* The task *
Nothing in the copy should be a picture; everything else in the listing is to be restated exactly.

>>

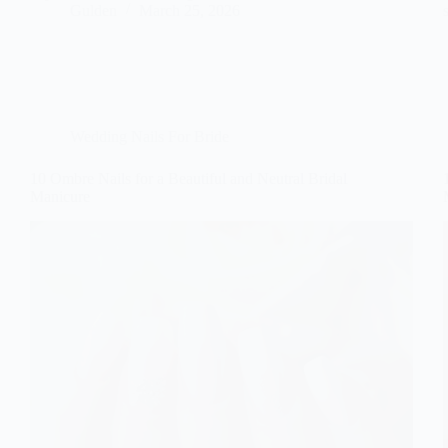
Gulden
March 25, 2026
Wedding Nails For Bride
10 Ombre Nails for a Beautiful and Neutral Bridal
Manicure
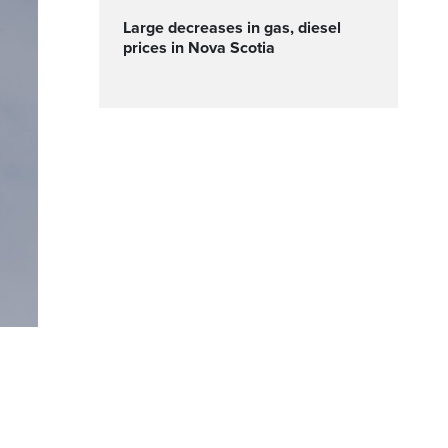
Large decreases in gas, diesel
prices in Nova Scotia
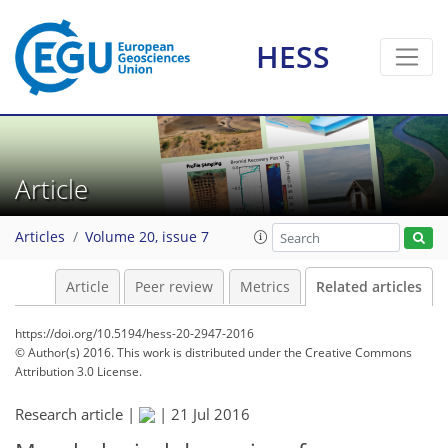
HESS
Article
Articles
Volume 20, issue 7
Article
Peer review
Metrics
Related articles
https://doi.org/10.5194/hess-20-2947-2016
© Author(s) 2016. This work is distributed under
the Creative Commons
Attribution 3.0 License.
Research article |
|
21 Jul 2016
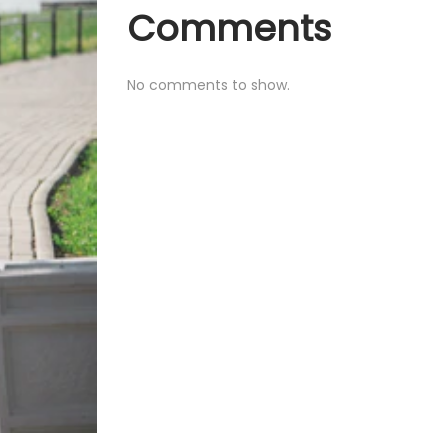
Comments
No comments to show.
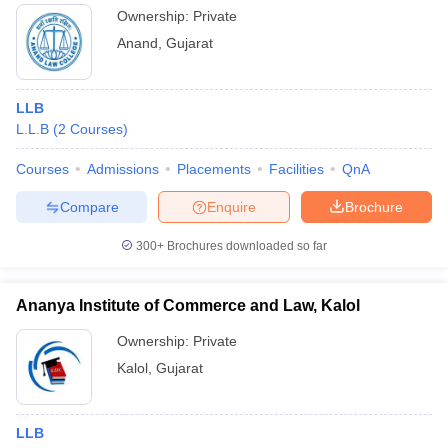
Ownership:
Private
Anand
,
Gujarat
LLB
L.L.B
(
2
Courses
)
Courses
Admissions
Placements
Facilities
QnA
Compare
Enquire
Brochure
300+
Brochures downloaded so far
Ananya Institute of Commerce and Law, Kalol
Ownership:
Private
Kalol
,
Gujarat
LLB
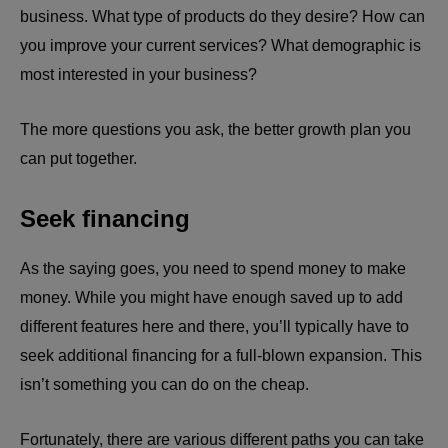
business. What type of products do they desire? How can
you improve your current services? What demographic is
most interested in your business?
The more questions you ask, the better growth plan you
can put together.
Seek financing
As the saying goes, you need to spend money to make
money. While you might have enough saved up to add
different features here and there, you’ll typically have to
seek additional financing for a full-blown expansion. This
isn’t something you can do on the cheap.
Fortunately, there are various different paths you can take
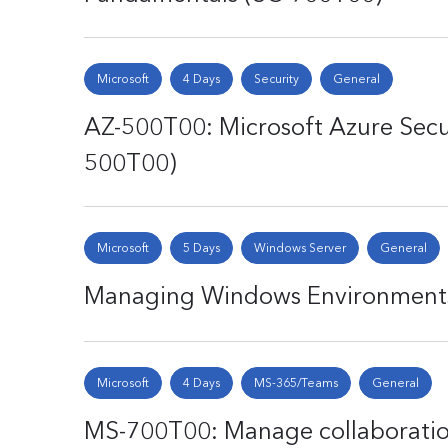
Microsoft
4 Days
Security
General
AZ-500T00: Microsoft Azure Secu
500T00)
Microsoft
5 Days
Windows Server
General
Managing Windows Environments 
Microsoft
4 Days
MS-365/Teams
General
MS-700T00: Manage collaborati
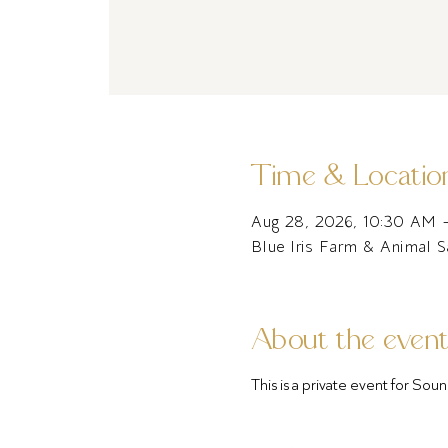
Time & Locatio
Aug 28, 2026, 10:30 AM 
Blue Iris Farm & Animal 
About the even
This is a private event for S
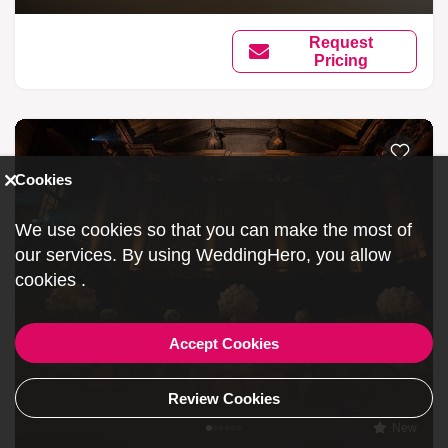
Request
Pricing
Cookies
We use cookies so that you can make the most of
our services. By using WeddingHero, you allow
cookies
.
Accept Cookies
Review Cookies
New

<<

* Response to this task *
Gulden
March 25, 2026
Wedding Nails For Bride
10 Ombre Nails for a Beautiful and Neutral Bridal
Manicure
Large decreases in gas, diesel
prices in Nova Scotia
HESS
Article
Articles
Volume 20, issue 7
Article
Peer review
Metrics
Related articles
https://doi.org/10.5194/hess-20-2947-2016
© Author(s) 2016. This work is distributed under
the Creative Commons
Attribution 3.0 License.
Research article |
|
21 Jul 2016
Comments
No comments to show.
Ownership:
Private
Anand
,
Gujarat
LLB
L.L.B
(
2
Courses
)
Courses
Admissions
Placements
Facilities
QnA
Compare
Enquire
Brochure
300+
Brochures downloaded so far
Ananya Institute of Commerce and Law, Kalol
Ownership:
Private
Kalol
,
Gujarat
LLB
business. What type of products do they desire? How can
you improve your current services? What demographic is
most interested in your business?
The more questions you ask, the better growth plan you
can put together.
Seek financing
As the saying goes, you need to spend money to make
money. While you might have enough saved up to add
different features here and there, you’ll typically have to
seek additional financing for a full-blown expansion. This
isn’t something you can do on the cheap.
Fortunately, there are various different paths you can take
Microsoft
4 Days
Security
General
AZ-500T00: Microsoft Azure Secu
500T00)
Microsoft
5 Days
Windows Server
General
Managing Windows Environments 
Microsoft
4 Days
MS-365/Teams
General
MS-700T00: Manage collaborati
Time & Locatio
Aug 28, 2026, 10:30 AM 
Blue Iris Farm & Animal 
About the even
This is a private event for S
Request
Pricing
Cookies
We use cookies so that you can make the most of
our services. By using WeddingHero, you allow
cookies
.
Accept Cookies
Review Cookies
New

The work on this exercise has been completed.